Problem statement: In the entries below, find the line with "Где применяют каркасно‑тентовые" and the line with "от складов до спортивных объектов". Return those two lines and all lines between them, exactly.

Top of Dataset excerpts

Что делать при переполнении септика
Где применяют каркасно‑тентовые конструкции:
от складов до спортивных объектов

Bottom of Dataset excerpts
Top of Dataset excerpts

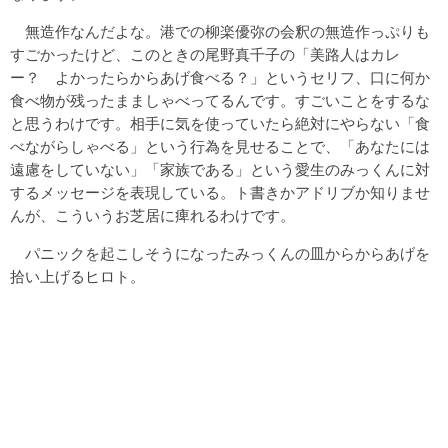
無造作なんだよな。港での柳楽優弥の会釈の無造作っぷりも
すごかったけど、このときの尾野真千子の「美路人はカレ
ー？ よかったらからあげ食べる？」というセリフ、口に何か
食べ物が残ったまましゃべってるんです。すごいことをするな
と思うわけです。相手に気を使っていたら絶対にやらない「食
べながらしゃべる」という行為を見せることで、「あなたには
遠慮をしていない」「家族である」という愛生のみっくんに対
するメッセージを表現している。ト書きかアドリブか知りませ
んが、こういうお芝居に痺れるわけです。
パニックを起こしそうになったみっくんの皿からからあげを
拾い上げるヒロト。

Bottom of Dataset excerpts

Your response:
Где применяют каркасно‑тентовые конструкции:
от складов до спортивных объектов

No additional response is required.